BLITAR – Perusak puluhan batu nisan di Satreyan Kecamatan Kanigoro, Kabupaten Blitar berhasil diungkap. Pelaku tak lain adalah ketua RW setempat bernama Mansuri (51).
Kasatreskrim Polres Blitar AKP Tika Pusvita mengatakan, pelaku perusakan batu nisan telah diamankan dan ditetapkan menjadi tersangka.
“Pelaku sudah kita amankan dan ditetapkan menjadi tersangka,” ujar Tika, Minggu (19/2/2023).

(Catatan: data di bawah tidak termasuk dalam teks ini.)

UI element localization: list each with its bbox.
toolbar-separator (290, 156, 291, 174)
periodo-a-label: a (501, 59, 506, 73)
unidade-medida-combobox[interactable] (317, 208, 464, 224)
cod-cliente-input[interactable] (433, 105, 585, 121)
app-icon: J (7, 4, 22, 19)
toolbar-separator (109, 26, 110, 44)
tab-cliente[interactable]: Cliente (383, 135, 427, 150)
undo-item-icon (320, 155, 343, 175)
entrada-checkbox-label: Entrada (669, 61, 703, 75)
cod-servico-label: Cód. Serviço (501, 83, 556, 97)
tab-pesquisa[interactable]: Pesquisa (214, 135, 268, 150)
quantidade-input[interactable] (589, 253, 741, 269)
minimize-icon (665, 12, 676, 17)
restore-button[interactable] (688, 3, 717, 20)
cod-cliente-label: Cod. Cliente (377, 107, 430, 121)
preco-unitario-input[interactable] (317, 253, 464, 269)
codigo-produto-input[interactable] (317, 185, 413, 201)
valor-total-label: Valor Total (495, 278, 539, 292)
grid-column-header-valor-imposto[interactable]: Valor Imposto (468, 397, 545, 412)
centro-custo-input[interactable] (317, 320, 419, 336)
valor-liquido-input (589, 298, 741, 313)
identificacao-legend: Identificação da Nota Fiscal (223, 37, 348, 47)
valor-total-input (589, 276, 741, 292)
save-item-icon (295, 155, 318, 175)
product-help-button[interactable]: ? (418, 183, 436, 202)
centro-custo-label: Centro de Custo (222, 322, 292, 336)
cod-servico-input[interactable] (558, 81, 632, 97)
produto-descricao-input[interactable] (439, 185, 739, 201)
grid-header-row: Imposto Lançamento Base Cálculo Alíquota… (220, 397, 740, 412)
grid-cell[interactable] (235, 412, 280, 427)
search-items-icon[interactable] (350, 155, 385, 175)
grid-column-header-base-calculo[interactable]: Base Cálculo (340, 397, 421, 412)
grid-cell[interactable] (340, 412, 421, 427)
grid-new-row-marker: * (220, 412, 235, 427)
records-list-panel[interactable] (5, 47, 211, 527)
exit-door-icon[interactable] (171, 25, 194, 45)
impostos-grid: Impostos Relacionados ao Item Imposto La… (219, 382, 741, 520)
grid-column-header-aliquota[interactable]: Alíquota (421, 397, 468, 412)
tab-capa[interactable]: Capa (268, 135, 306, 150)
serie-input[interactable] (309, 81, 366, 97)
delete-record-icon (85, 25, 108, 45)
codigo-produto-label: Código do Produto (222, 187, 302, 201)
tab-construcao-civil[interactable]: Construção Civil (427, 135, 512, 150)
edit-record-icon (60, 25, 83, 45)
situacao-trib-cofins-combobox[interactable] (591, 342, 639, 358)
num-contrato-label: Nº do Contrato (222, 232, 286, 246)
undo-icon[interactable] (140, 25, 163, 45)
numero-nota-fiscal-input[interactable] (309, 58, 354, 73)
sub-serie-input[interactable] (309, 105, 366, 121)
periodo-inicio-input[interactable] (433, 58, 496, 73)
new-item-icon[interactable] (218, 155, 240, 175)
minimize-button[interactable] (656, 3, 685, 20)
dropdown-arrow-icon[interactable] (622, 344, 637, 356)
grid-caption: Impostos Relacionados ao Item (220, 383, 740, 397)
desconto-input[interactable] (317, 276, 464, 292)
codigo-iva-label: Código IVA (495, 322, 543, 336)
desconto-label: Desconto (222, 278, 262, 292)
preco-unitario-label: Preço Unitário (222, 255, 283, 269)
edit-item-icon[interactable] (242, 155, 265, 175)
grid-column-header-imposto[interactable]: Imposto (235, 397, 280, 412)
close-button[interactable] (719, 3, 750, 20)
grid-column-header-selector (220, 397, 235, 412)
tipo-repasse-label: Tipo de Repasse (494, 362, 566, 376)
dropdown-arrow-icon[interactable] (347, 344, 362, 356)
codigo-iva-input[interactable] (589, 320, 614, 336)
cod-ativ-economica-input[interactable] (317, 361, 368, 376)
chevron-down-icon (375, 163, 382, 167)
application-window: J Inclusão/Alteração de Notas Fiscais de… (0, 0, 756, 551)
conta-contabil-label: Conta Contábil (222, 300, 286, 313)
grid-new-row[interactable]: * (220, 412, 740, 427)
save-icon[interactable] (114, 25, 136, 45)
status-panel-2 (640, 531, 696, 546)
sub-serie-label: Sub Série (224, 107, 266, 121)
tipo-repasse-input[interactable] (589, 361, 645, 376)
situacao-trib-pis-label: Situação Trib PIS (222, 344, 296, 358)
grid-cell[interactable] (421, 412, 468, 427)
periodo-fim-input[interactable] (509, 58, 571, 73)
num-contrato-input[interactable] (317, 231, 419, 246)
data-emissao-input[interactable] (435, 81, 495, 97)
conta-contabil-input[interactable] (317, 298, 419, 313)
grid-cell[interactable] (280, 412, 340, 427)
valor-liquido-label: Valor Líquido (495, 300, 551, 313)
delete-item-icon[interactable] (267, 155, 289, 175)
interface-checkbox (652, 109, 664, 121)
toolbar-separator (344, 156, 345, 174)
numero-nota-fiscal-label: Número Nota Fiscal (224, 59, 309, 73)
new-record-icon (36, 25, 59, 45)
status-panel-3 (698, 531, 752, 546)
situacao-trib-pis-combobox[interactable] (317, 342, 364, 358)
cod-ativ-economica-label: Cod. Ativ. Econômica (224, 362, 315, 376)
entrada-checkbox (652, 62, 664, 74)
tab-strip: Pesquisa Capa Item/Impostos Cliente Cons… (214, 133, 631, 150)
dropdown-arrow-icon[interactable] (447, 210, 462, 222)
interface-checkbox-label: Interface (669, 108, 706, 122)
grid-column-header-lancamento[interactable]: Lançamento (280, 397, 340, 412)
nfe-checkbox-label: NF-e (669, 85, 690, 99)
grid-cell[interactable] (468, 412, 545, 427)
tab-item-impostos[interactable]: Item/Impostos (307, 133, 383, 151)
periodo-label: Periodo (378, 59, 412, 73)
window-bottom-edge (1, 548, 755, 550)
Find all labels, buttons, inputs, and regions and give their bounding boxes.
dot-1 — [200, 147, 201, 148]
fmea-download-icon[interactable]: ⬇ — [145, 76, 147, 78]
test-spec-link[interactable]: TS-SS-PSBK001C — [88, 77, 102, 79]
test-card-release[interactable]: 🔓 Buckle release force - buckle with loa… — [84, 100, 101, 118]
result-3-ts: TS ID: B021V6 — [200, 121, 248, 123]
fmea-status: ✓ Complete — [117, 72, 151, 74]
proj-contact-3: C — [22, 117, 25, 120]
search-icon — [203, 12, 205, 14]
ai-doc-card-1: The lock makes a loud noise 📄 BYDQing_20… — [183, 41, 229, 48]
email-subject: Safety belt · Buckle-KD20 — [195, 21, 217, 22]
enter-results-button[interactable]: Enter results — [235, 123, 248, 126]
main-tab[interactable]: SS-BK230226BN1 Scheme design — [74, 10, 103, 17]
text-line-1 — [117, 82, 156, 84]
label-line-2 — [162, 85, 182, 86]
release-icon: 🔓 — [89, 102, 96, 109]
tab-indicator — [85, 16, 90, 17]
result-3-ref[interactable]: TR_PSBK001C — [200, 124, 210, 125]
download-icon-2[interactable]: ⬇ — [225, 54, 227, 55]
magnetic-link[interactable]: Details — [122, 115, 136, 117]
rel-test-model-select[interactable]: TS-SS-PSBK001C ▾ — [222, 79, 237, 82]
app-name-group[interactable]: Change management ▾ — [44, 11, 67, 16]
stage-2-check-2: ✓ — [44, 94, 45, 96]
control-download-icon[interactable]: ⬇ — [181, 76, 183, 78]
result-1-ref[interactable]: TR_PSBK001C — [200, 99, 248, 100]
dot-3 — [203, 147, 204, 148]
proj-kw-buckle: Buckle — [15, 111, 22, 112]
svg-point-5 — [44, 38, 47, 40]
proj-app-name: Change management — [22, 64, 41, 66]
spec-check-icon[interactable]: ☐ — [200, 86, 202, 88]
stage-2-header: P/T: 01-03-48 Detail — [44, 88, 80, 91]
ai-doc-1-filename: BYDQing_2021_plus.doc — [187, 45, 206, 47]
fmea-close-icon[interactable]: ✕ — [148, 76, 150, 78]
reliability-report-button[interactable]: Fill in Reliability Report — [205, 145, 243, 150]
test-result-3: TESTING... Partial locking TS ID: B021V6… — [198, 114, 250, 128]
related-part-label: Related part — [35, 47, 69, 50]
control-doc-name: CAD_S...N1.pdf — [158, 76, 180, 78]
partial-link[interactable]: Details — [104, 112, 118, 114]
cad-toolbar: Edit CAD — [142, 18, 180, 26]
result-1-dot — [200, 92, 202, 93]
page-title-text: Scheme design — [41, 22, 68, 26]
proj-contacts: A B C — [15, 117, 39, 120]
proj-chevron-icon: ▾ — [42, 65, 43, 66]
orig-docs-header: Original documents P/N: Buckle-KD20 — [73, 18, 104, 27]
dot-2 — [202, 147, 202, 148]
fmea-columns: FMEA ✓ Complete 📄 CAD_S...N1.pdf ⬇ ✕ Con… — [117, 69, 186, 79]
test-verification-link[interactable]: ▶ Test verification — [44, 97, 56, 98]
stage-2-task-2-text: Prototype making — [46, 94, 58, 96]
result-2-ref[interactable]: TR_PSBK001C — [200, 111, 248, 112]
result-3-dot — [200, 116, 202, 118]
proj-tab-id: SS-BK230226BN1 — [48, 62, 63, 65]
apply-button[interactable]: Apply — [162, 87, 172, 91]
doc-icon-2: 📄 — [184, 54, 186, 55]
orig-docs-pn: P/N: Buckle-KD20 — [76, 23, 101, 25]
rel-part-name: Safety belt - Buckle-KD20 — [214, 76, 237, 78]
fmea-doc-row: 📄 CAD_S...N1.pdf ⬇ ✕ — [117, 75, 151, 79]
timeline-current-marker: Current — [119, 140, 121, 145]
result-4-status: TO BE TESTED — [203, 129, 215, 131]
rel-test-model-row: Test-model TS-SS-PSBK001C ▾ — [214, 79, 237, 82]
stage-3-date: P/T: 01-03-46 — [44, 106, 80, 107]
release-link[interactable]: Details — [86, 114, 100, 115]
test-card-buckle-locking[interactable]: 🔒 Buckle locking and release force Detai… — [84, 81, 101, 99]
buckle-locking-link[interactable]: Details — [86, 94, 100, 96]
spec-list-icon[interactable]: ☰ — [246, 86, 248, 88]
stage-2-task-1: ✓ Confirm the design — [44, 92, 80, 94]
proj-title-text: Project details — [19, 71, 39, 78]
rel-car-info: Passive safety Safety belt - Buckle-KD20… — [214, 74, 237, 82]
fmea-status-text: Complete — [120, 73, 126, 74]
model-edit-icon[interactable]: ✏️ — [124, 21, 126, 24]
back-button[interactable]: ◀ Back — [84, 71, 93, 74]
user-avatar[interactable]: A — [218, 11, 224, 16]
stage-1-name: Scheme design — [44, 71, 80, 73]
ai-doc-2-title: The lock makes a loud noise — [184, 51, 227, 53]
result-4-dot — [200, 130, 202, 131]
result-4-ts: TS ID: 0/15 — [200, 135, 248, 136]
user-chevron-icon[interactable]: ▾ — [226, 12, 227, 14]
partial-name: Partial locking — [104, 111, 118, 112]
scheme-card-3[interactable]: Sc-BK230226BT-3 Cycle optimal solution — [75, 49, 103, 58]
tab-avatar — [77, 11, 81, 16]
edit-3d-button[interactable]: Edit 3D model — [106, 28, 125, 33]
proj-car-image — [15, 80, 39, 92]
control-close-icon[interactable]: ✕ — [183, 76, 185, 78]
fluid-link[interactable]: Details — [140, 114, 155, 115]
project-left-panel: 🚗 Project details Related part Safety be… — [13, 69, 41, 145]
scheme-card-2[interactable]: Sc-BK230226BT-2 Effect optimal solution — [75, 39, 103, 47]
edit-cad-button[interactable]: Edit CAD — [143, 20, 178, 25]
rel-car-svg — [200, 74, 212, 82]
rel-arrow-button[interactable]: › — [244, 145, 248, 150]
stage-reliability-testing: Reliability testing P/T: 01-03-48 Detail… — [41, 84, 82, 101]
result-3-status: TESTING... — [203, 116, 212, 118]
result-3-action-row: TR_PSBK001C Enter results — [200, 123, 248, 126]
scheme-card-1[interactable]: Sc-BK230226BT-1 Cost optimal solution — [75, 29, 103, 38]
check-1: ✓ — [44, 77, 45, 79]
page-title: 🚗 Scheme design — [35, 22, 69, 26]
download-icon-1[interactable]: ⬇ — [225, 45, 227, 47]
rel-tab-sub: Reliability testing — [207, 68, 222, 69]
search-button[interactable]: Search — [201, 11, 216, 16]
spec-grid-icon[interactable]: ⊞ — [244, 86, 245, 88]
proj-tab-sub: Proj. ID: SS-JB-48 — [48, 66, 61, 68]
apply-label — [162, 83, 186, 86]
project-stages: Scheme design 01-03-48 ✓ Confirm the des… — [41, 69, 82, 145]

Dia menambahkan, maksud dan tujuan pelaku melakukan perbuatan tersebut karena pelaku tidak terima dengan orang-orang masyarakat lingkungan Glondong tidak sesuai dengan kesepakatan yang telah dibuat sesepuh terdahulu. Yakni agar tidak dengan meletakkan kijing atau batu nisan berukuran besar di makam TPU tersebut.
Pelaku dijerat dengan pasal 406 KUHP tentang barang siapa dengan sengaja dan dengan melawan hukum membinasakan, merusak, membuat sehingga tidak dapat dipakai lagi atau menghilangkan sesuatu barang yang sama sekali atau sebagainya kepunyaan orang lain.
“Pelaku terancam hukuman 2 tahun 8 bulan penjara,” imbuhnya.
Sebuah surat tertanda nama Munkar dan Nakir menghebohkan warga Satreyan Kecamatan Kanigoro, Kabupaten Blitar.
Surat tertanda nama Munkar dan Nakir tersebut ditempelkan di sebuah pemakaman umum di desa setempat yang batu nisannya telah dirusak.
“Maaf pak juru kunci/RT/RW/Kamituwo Awal kesepakatan makam/kuburan Glondong dilarang dikijing berupa apapun.
Hanya dua batu nisan/Maesan saja
Camkan !!!” begitu bunyi surat tersebut lengkap dengan tanda tangan atas nama Munkar dan Nakir.
Surat tersebut ditulis oleh pelaku perusakan sebanyak 56 batu nisan di pemakaman umum desa setempat.
Kejadian rusaknya puluhan bagi nisan pemakaman umum tersebut diketahui sejak Selasa (14/2/2023) oleh warga setempat.
Dari sejumlah video yang beredar nampak makam yang telah diberi batu nisan besar atau dikijing rusak berserakan.(sk)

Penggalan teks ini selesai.